Réunion du 26 janvier 2011 à 15h00
Lutte contre l'habitat indigne en outre-mer — Discussion générale

Photo issue du site de l'Assemblée nationale ou de WikipediaAlfred Marie-Jeanne :

Madame la présidente, madame la ministre, chers collègues, la proposition de loi de Serge Letchimy revêt un intérêt difficilement contestable. Elle rappelle opportunément qu'existent toujours des zones d'habitat en état d'insalubrité chronique en Guadeloupe, en Guyane, en Martinique, à La Réunion, sans oublier Mayotte.

Pour illustrer mes propos, je citerai l'exemple de Trénelle-Citron, à Fort-De-France. En ce lieu vivent au moins 8 000 habitants, dans des maisons, pour la plupart sans espace vital environnant, accrochées au flanc d'un morne où le risque sismique est des plus élevés. Le hic supplémentaire, c'est que de très nombreuses familles ne possèdent aucun titre de propriété, leur demeure ayant été construite sur terrain d'autrui. Comment alors sortir de cette impasse, une de plus, de ce casse-tête, un de plus, si l'on n'a pas tous la volonté de rénover enfin en profondeur les quartiers concernés, ici et ailleurs ?

« Nécessité fait loi », dit un proverbe approprié. C'est ainsi que la proposition de loi suggère, pour l'instant – je prends cette précaution oratoire, pensant que les choses évolueront –, qu'en cas de démolition obligatoire, une indemnisation soit prévue pour perte de jouissance au profit des habitants sans droit ni titre au regard de la loi. Toutefois, il faut bien reconnaître que pour surmonter les difficultés dans lesquelles elles se trouvaient plongées, ces populations se sont débrouillées pour construire tant bien que mal un toit, besoin vital à satisfaire. Une telle indemnisation, ou toute autre aide, peut paraître surprenante car elle vise en fait à légaliser l'illicite et, par là même, les multiples accords tacites consentis à l'époque.

Mais devant un tel dilemme, peut-on faire autrement ? Va-t-on encore tergiverser en renvoyant aux Calendes grecques la recherche d'une solution à la fois juste et équitable, et surtout humaine ? Non, cette attitude n'est plus concevable ; elle serait plutôt coupable, au regard de la gravité de telles situations.
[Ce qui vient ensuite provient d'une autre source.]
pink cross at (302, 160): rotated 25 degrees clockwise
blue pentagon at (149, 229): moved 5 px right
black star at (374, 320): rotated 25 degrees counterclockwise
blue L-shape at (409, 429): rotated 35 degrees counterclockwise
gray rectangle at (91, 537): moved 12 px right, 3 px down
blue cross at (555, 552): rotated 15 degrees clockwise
Et, puisque cette proposition de loi a vocation à devenir loi opérationnelle, mieux vaut s'accorder un temps précieux s'il le faut – comme vous l'avez fait, madame la ministre –, pour parfaire les conditions de son approbation.

Tout travail bâclé irait à l'encontre du but recherché, à savoir soustraire des personnes à leur inhumaine condition de vie et d'hébergement. En ce sens, la proposition de loi s'impose à nous, quand bien même ses attendus sont parfois inattendus.
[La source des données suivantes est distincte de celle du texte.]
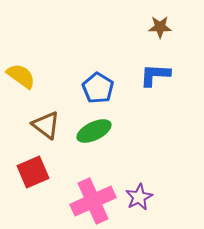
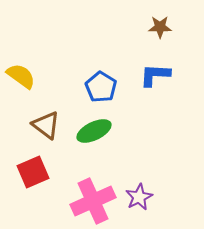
blue pentagon: moved 3 px right, 1 px up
D'ailleurs, cette question cruciale n'intéresse pas seulement les quatre ou cinq territoires précités. La France est elle-même concernée. N'a-t-elle pas été récemment épinglée, dans ses rapports tumultueux avec l'Union européenne, sur des sujets plus ou moins apparentés ?

Cela dit, il convient de ne pas jouer à l'ingénu, au naïf. Les opérations envisagées vont s'étaler sur plusieurs années et devront mobiliser des fonds relativement importants, car la finalité est de mener à terme les rénovations promises de longue date, depuis un demi-siècle dans certains cas.
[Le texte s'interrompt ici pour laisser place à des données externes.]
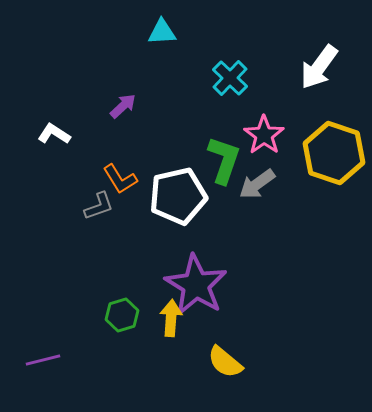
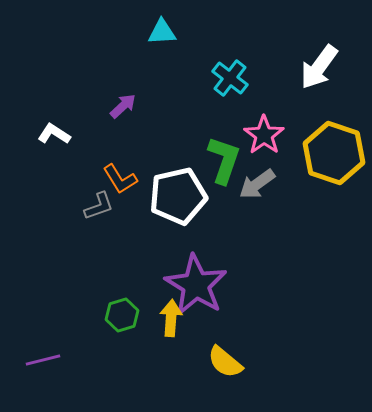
cyan cross: rotated 6 degrees counterclockwise
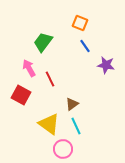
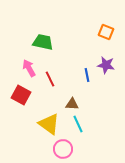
orange square: moved 26 px right, 9 px down
green trapezoid: rotated 65 degrees clockwise
blue line: moved 2 px right, 29 px down; rotated 24 degrees clockwise
brown triangle: rotated 40 degrees clockwise
cyan line: moved 2 px right, 2 px up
Tout plaide donc en faveur d'une régularisation intelligente et opportune, débarrassée de toute considération électoraliste.

Certains décasements prévus inquiètent les impécunieux. Insolvables aujourd'hui, ils le resteront après leur relogement dans le cas précis où ils auront à honorer un loyer qui dépasserait leurs moyens de subsistance.

Une telle question n'est pas marginale, d'où l'idée d'un recensement préalable des desiderata en vue d'étayer les solutions à retenir. Il faut trouver un accord par syllepse où le sens et le bon sens prédominent.

Cette procédure n'a rien d'original, me direz-vous. Encore faudrait-il se décider à la mettre en oeuvre de façon non parcimonieuse.

En outre, j'entends trop souvent dire et répéter que rien d'essentiel n'a été fait en cette matière. Si des opérations exemplaires ont été menées avec succès ailleurs qu'en Martinique, sans plus de précisions, on ne saurait nier qu'il y a eu des réalisations non moins exemplaires en Martinique aussi.

Face à la lenteur constatée de certains travaux qu'il faut amèrement regretter, il est écrit : « La deuxième problématique est, en dehors de l'habitat informel, celle de l'habitat indigne imposé dans les pays d'outre-mer. » Imposé par qui, alors que dans certaines contrées des parcelles vulnérables sont encore données en fermant l'oeil ?

S'il est vrai que nous ne sommes pas tous des bâtisseurs de paradis, nous ne sommes pas pour autant des lucifers constructeurs d'enfers.

En conclusion, au-delà de l'imbroglio juridique, de la profusion des textes, des procédures absconses, de l'inextricable complexité des dossiers, de l'inconstitutionnalité soulevée, il faut se rendre à l'évidence qu'en ce domaine si préoccupant, intention pertinente n'a pas toujours rimé avec action déterminante.

Pour bien mesurer l'ampleur de la tâche qui reste à accomplir, retenons que, pour la seule Martinique, la demande de logements sociaux en instance se situe actuellement à 12 000, alors que le niveau de production atteint seulement 200 à 300 par an. Ajoutez-y le fait que le foncier est devenu une denrée rare.

Tenant compte de tous ces paramètres, quelques principes élémentaires doivent guider nos démarches : il faut innover pour rénover ; il faut habiliter pour réhabiliter ; il faut différencier pour adapter.

Je voterai donc pour la proposition de loi du collègue Serge Letchimy dans l'espoir d'un engagement ferme à tenir, pour la résorption des zones d'habitat humainement insoutenables. (Applaudissements sur les bancs des groupes SRC et GDR.)